To establish pretext, Plaintiff must present some evidence by which a reasonable factfinder could either "(1) disbelieve the employer's articulated legitimate reasons; or (2) believe that an invidious discriminatory reason was more likely than not a motivating or determinative cause of the employer's action." Thimons, 254 Fed. Appx. at 898 (citing Fuentes, 32 F.3d at 764). Plaintiff cannot simply show that the employer's decision was wrong or mistaken; "[r]ather, the non-moving plaintiff must demonstrate such weaknesses, implausibilities, inconsistencies, incoherencies, or contradictions in the employer's proffered legitimate reasons for its action that a reasonable factfinder could rationally find them unworthy of credence and hence infer that the employer did not act for [the asserted] non-discriminatory reasons." Fuentes, 32 F.3d at 765 (internal quotations omitted).

In the present case, there is a conflict between Plaintiff's affidavits and various evidence proffered by Defendant, including the depositions of Fred Viarrial (GES' former Chief Operating Officer and current Vice President of Human Resources and Operations) and Craig Kasper (GES' Senior Vice President of Professional Staffing), as to exactly on what basis GES decided to terminate Plaintiff. A jury could find material conflicts between the factual accounts given by Viarrial and Kasper. Specifically, there are contradictions as to whether Plaintiff's termination was based generally on poor performance, or on the Personal Success Indicator ("PSI") records, the "Perm Stack Ranking" documents, or the bi-weekly commission reports; and as to whether there has been full production by Defendant of these documents. On the morning Plaintiff was terminated, he was not given a specific reason for his termination; only after Plaintiff protested did Plaintiff's immediate supervisor, Bill Kilgour, tell him -- without providing any detail -- that Plaintiff was being fired due to lack of productivity. (Kilgour Dep. Sept. 17. 2009 at 162-64.) Plaintiff has testified that he was never made aware of complaints about his performance prior to being terminated, and believed that he was performing productively.

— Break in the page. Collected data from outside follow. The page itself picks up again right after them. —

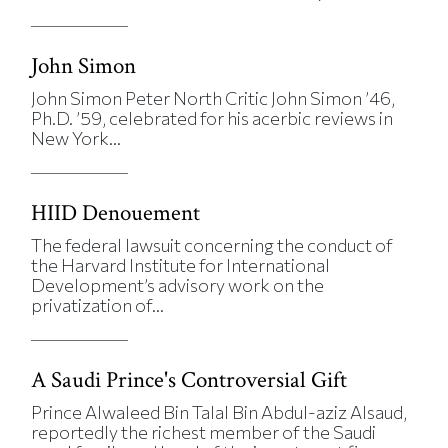
John Simon
John Simon Peter North Critic John Simon ’46,
Ph.D. ’59, celebrated for his acerbic reviews in
New York...
HIID Denouement
The federal lawsuit concerning the conduct of
the Harvard Institute for International
Development’s advisory work on the
privatization of...
A Saudi Prince's Controversial Gift
Prince Alwaleed Bin Talal Bin Abdul-aziz Alsaud,
reportedly the richest member of the Saudi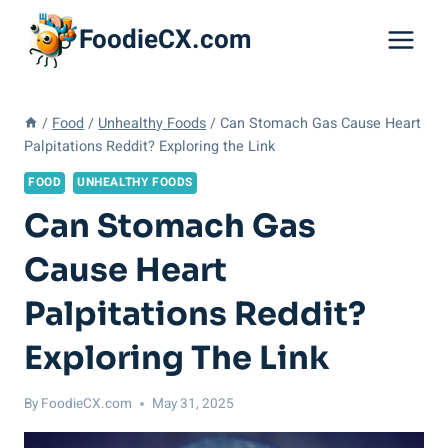
Skip
FoodieCX.com
to
content
/
Food
/
Unhealthy Foods
/
Can Stomach Gas Cause Heart
Palpitations Reddit? Exploring the Link
FOOD
UNHEALTHY FOODS
Can Stomach Gas
Cause Heart
Palpitations Reddit?
Exploring The Link
By
FoodieCX.com
May 31, 2025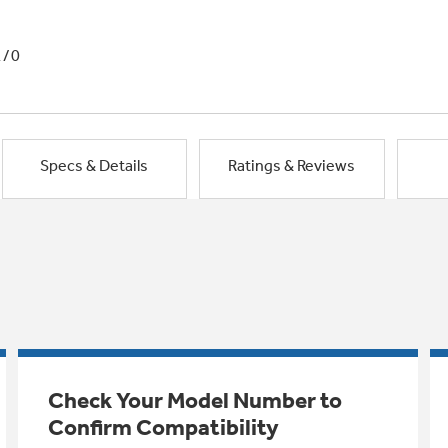
1/0
Specs & Details
Ratings & Reviews
Check Your Model Number to
Confirm Compatibility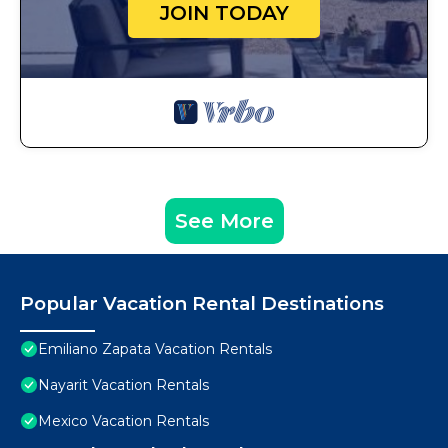
JOIN TODAY
See More
Popular Vacation Rental Destinations
Emiliano Zapata Vacation Rentals
Nayarit Vacation Rentals
Mexico Vacation Rentals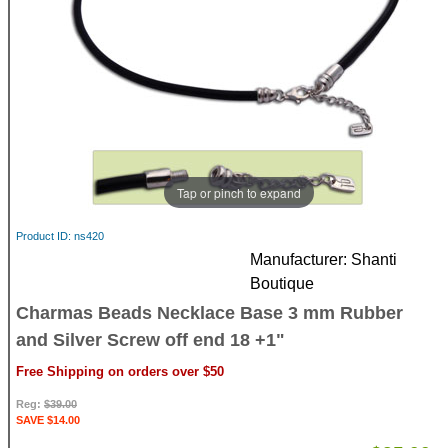
Tap or pinch to expand
Product ID
ns420
Manufacturer
Shanti
Boutique
Charmas Beads Necklace Base 3 mm Rubber
and Silver Screw off end 18 +1"
Free Shipping on orders over $50
Reg:
$39.00
SAVE $14.00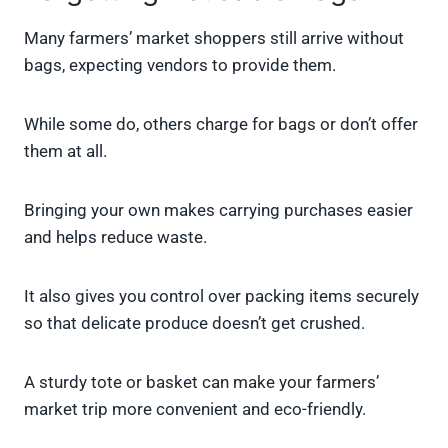
Many farmers’ market shoppers still arrive without
bags, expecting vendors to provide them.
While some do, others charge for bags or don’t offer
them at all.
Bringing your own makes carrying purchases easier
and helps reduce waste.
It also gives you control over packing items securely
so that delicate produce doesn’t get crushed.
A sturdy tote or basket can make your farmers’
market trip more convenient and eco-friendly.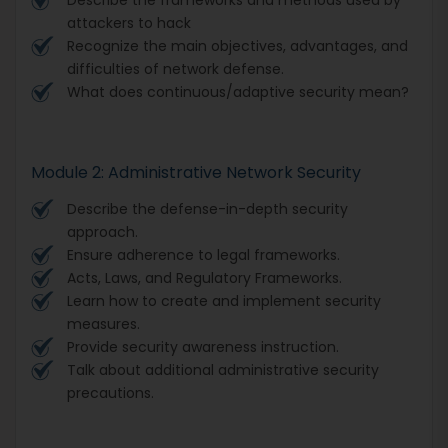
attackers to hack
Recognize the main objectives, advantages, and
difficulties of network defense.
What does continuous/adaptive security mean?
Module 2: Administrative Network Security
Describe the defense-in-depth security
approach.
Ensure adherence to legal frameworks.
Acts, Laws, and Regulatory Frameworks.
Learn how to create and implement security
measures.
Provide security awareness instruction.
Talk about additional administrative security
precautions.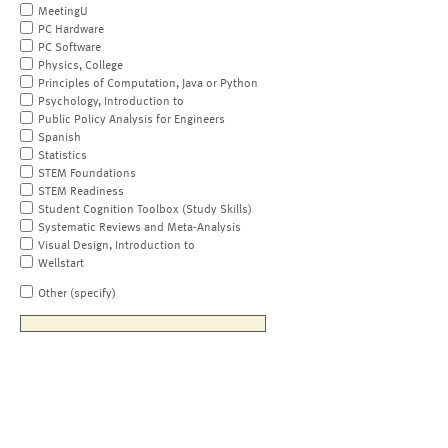
MeetingU
PC Hardware
PC Software
Physics, College
Principles of Computation, Java or Python
Psychology, Introduction to
Public Policy Analysis for Engineers
Spanish
Statistics
STEM Foundations
STEM Readiness
Student Cognition Toolbox (Study Skills)
Systematic Reviews and Meta-Analysis
Visual Design, Introduction to
Wellstart
Other (specify)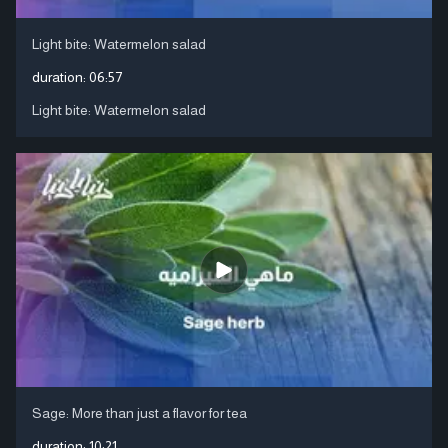
Light bite: Watermelon salad
duration:
06:57
Light bite: Watermelon salad
Sage: More than just a flavor for tea
duration:
10:21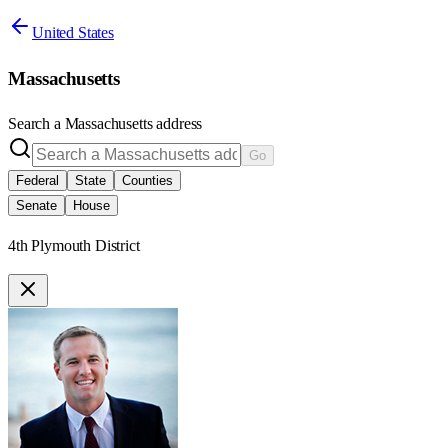
United States
Massachusetts
Search a
Massachusetts
address
Go
Federal
State
Counties
Senate
House
4th Plymouth District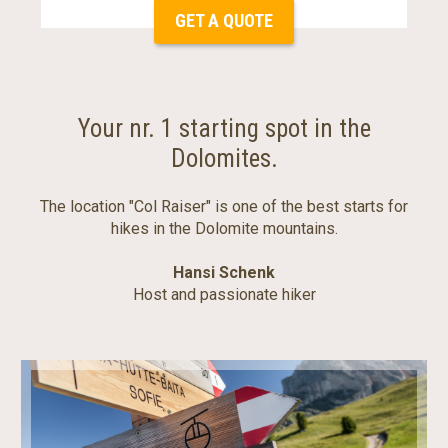
GET A QUOTE
Your nr. 1 starting spot in the
Dolomites.
The location "Col Raiser" is one of the best starts for
hikes in the Dolomite mountains.
Hansi Schenk
Host and passionate hiker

The Court concludes that Plaintiff has demonstrated inconsistencies or contradictions in GES' proffered reason for terminating him, such that Plaintiff has presented sufficient evidence of pretext to survive Defendant's summary judgment motion. It cannot be said that in the present case, there are no genuine issues of material fact regarding the pretext issue or the circumstances of Plaintiff's termination. To the contrary, the exact circumstances of Plaintiff's termination, and the "perception of the decision maker" when Plaintiff was terminated, Billet v. CIGNA Corp., 940 F.2d 812, 825 (3d Cir. 1991), are material factual questions that remain in dispute, such that granting summary judgment at this time would be inappropriate.

IV. Conclusion

For the aforementioned reasons, Defendant's motion for summary judgment is denied. An appropriate Order follows.